INPUT DATA —
++++++++++

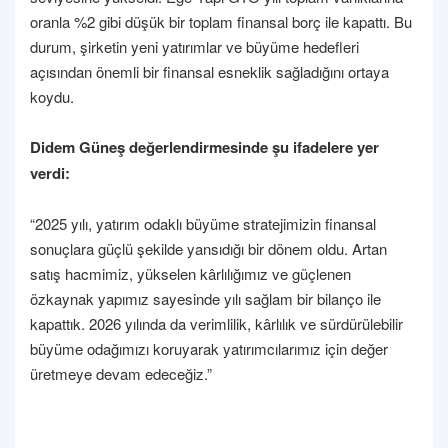
oranla %2 gibi düşük bir toplam finansal borç ile kapattı. Bu
durum, şirketin yeni yatırımlar ve büyüme hedefleri
açısından önemli bir finansal esneklik sağladığını ortaya
koydu.
Didem Güneş değerlendirmesinde şu ifadelere yer
verdi:
“2025 yılı, yatırım odaklı büyüme stratejimizin finansal
sonuçlara güçlü şekilde yansıdığı bir dönem oldu. Artan
satış hacmimiz, yükselen kârlılığımız ve güçlenen
özkaynak yapımız sayesinde yılı sağlam bir bilanço ile
kapattık. 2026 yılında da verimlilik, kârlılık ve sürdürülebilir
büyüme odağımızı koruyarak yatırımcılarımız için değer
üretmeye devam edeceğiz.”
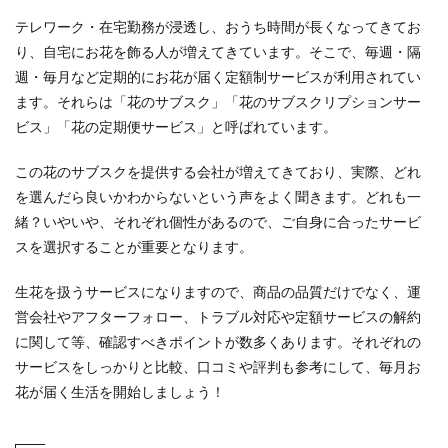
テレワーク・在宅勤務が浸透し、おうち時間が長くなってきてお
り、自宅にお花を飾る人が増えてきています。そこで、毎週・隔
週・毎月など定期的にお花が届く定額制サービスが利用されてい
ます。それらは「花のサブスク」「花のサブスクリプションサー
ビス」「花の定期便サービス」と呼ばれています。
この花のサブスクを提供する会社が増えてきており、実際、どれ
を選んだら良いかわからないという声をよく聞きます。どれも一
緒？いやいや、それぞれ個性があるので、ご自身に合ったサービ
スを選択することが重要となります。
生花を扱うサービスになりますので、商品の品質だけでなく、運
営会社やアフターフォロー、トラブル対応や定額サービスの解約
に関して等、確認すべきポイントが数多くあります。それぞれの
サービスをしっかりと比較、口コミや評判も参考にして、毎月お
花が届く生活を開始しましょう！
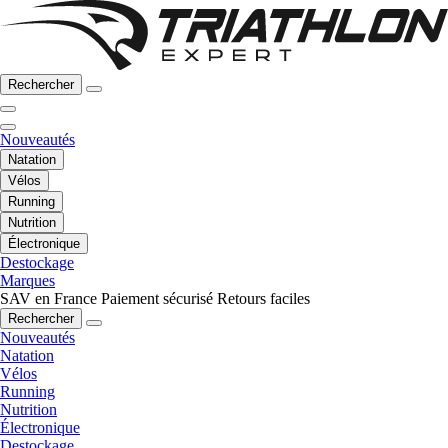
Rechercher
Nouveautés
Natation
Vélos
Running
Nutrition
Électronique
Destockage
Marques
SAV en France
Paiement sécurisé
Retours faciles
Rechercher
Nouveautés
Natation
Vélos
Running
Nutrition
Électronique
Destockage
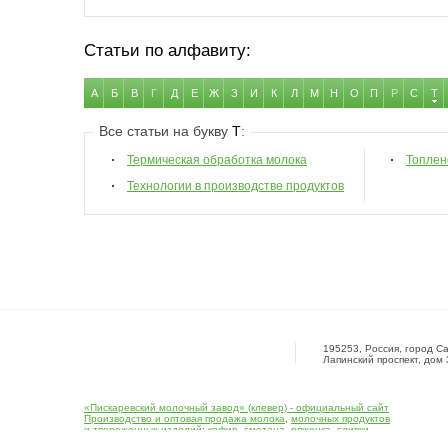
Статьи по алфавиту:
А
Б
В
Г
Д
Е
Ж
З
И
К
Л
М
Н
О
П
Р
С
Т
Все статьи на букву
Т
:
Термическая обработка молока
Топлен
Технологии в производстве продуктов
195253, Россия, город Са
Лапинский проспект, дом 
«Пискаревский молочный завод» (клевер) - официальный сайт
Производство и оптовая продажа молока
,
молочных продуктов
и твороженных изделий
:
кефир
,
сметана
,
ряженка
,
сливки
,
творог
.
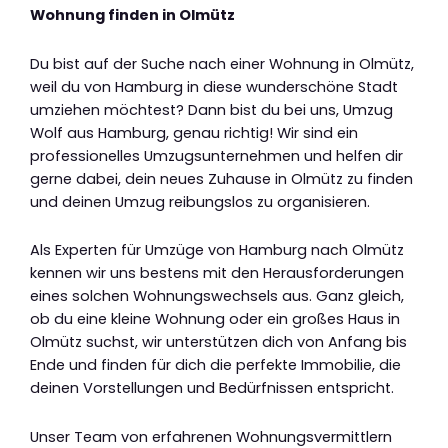
Wohnung finden in Olmütz
Du bist auf der Suche nach einer Wohnung in Olmütz,
weil du von Hamburg in diese wunderschöne Stadt
umziehen möchtest? Dann bist du bei uns, Umzug
Wolf aus Hamburg, genau richtig! Wir sind ein
professionelles Umzugsunternehmen und helfen dir
gerne dabei, dein neues Zuhause in Olmütz zu finden
und deinen Umzug reibungslos zu organisieren.
Als Experten für Umzüge von Hamburg nach Olmütz
kennen wir uns bestens mit den Herausforderungen
eines solchen Wohnungswechsels aus. Ganz gleich,
ob du eine kleine Wohnung oder ein großes Haus in
Olmütz suchst, wir unterstützen dich von Anfang bis
Ende und finden für dich die perfekte Immobilie, die
deinen Vorstellungen und Bedürfnissen entspricht.
Unser Team von erfahrenen Wohnungsvermittlern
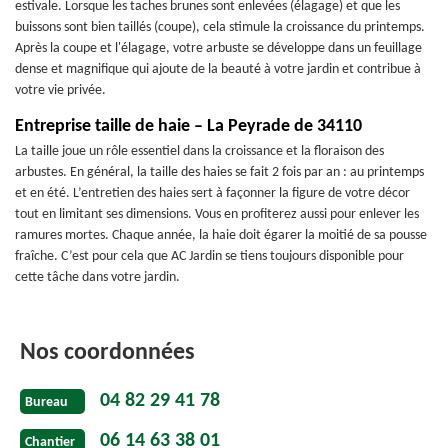
estivale. Lorsque les taches brunes sont enlevées (élagage) et que les
buissons sont bien taillés (coupe), cela stimule la croissance du printemps.
Après la coupe et l'élagage, votre arbuste se développe dans un feuillage
dense et magnifique qui ajoute de la beauté à votre jardin et contribue à
votre vie privée.
Entreprise taille de haie – La Peyrade de 34110
La taille joue un rôle essentiel dans la croissance et la floraison des
arbustes. En général, la taille des haies se fait 2 fois par an : au printemps
et en été. L’entretien des haies sert à façonner la figure de votre décor
tout en limitant ses dimensions. Vous en profiterez aussi pour enlever les
ramures mortes. Chaque année, la haie doit égarer la moitié de sa pousse
fraîche. C’est pour cela que AC Jardin se tiens toujours disponible pour
cette tâche dans votre jardin.
Nos coordonnées
04 82 29 41 78
Bureau
06 14 63 38 01
Chantier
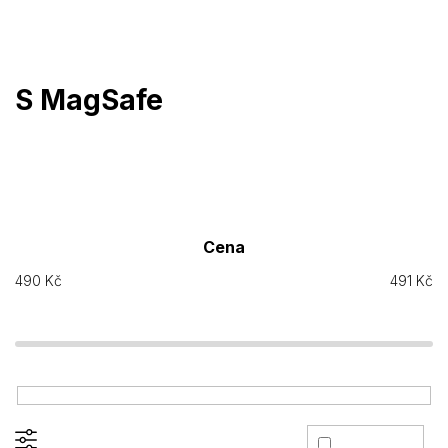
Přejít
na
obsah
S MagSafe
Cena
490
Kč
491
Kč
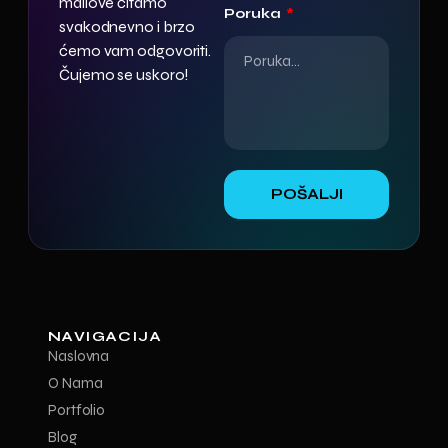
mailove čitamo
Poruka
svakodnevno i brzo
ćemo vam odgovoriti.
Čujemo se uskoro!
POŠALJI
NAVIGACIJA
Naslovna
O Nama
Portfolio
Blog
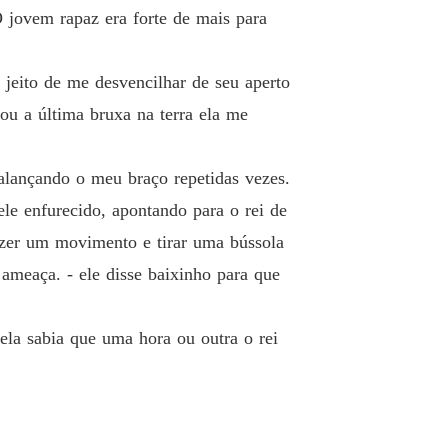
O jovem rapaz era forte de mais para
 jeito de me desvencilhar de seu aperto
ou a última bruxa na terra ela me
alançando o meu braço repetidas vezes.
ele enfurecido, apontando para o rei de
fazer um movimento e tirar uma bússola
ameaça. - ele disse baixinho para que
la sabia que uma hora ou outra o rei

++++++++++

EXERCISE PROMPT — In the records above, find each line that holds the word "votre"; copy all such lines.

ANSWER BOX —
Après la coupe et l'élagage, votre arbuste se développe dans un feuillage
dense et magnifique qui ajoute de la beauté à votre jardin et contribue à
votre vie privée.
et en été. L’entretien des haies sert à façonner la figure de votre décor
cette tâche dans votre jardin.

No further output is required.